Sale a oltre 153 milioni di euro il totale delle risorse per nuovi cantieri per la sicurezza di fiumi e torrenti, il consolidamento dei versanti e per migliorare la viabilità nel 2020

27/01/2020 11:19

Bologna - Riaprire le strade chiuse o interrotte, consolidare i versanti in Appennino, ricostruire le difese dei corsi d’acqua e rimuovere il materiale trasportato dai fiumi che può causare criticità idrauliche. Sono le priorità che saranno affrontate con oltre 200 cantieri che prenderanno il via nei prossimi mesi. A finanziarli, lo stanziamento aggiuntivo di 28,5 milioni di euro assegnato dal Governo all'Emilia-Romagna per nuovi interventi dopo il maltempo di maggio e giugno 2019.
Ieri la seduta del Consiglio dei Ministri che ha attribuito le risorse, frutto del lavoro di ricognizione delle necessità e programmazione svolto nei mesi scorsi dalla Regione insieme agli Enti locali, Aipo e Consorzi di Bonifica.

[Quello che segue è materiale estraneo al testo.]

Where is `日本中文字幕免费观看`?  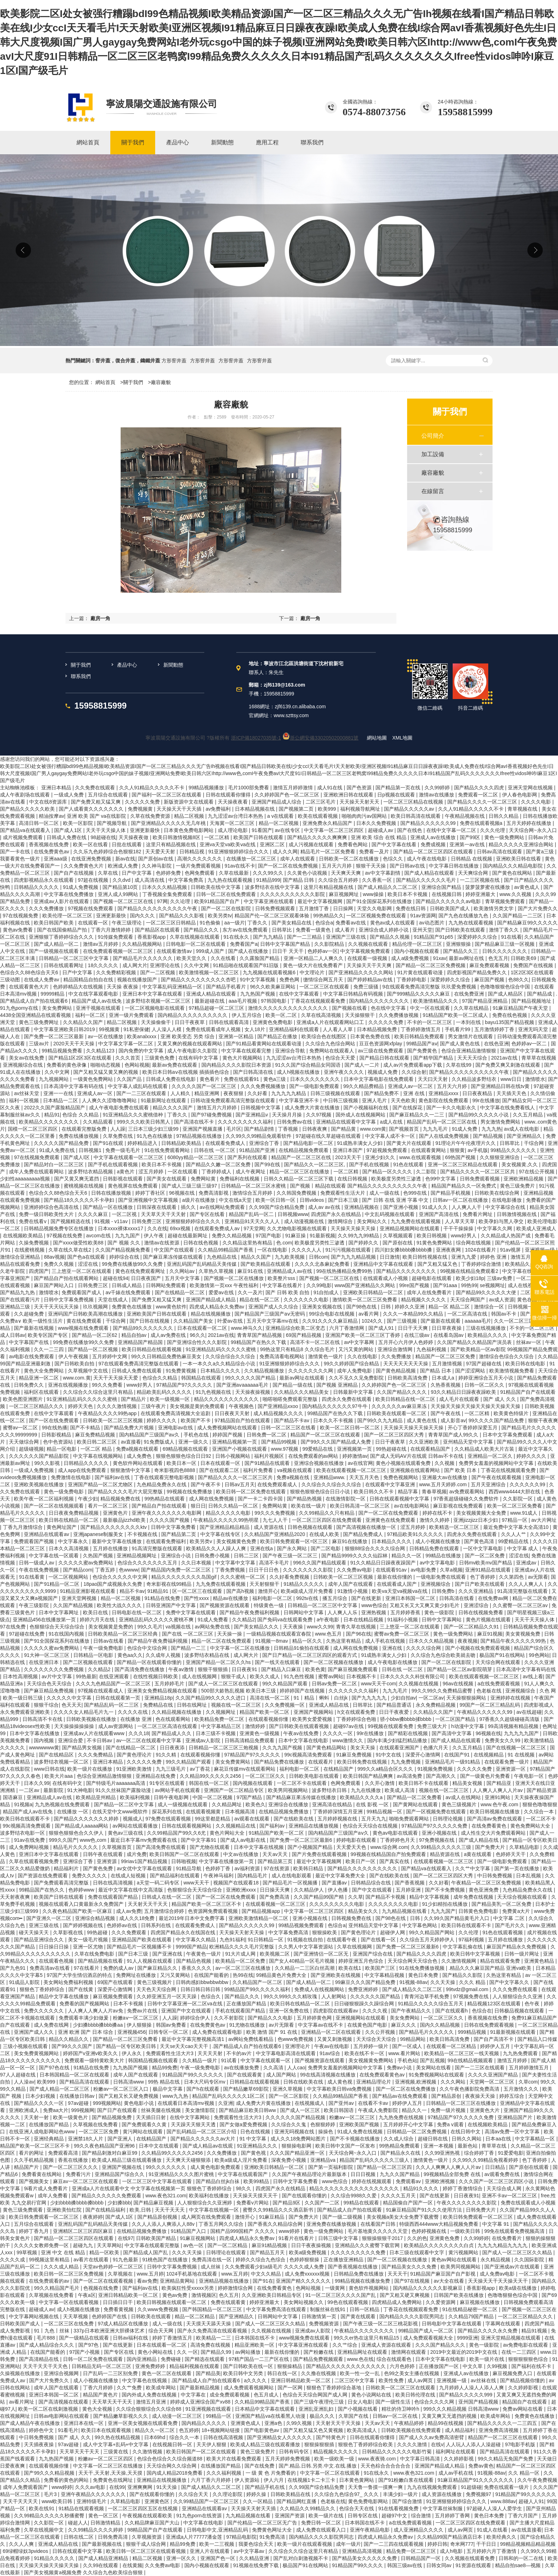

In particolare, 25,4 milioni permetteranno di proseguire gli interventi post maltempo del maggio scorso, per i quali erano già stati stanziati 19 milioni di risorse nazionali. Circa 3 milioni serviranno invece per avviare le opere nei territori delle province di Bologna, di Modena e di Reggio Emilia, interessate dagli eccezionali eventi del 22 giugno 2019. 
Inoltre, dall'Unione Europea sono in arrivo 4,1 milioni di euro del Fondo di solidarietà, che la Regione ha già pianificato di investire in 44 cantieri in tutte le province per riparare i danni causati dai gravi episodi di maltempo che hanno colpito l’intero territorio emiliano-romagnolo tra il 2 e il 31 ottobre 2018

Altri 2,1 milioni sono frutto di economie su opere già svolte, riprogrammati in interventi ulteriori. Sale quindi a oltre 153 milioni di euro il totale delle risorse a disposizione della Regione nel 2020 - tra fondi europei, risorse nazionali e risparmi - per nuovi cantieri per interventi di regimazione di fiumi e torrenti, consolidamento dei versanti e per migliorare la viabilità.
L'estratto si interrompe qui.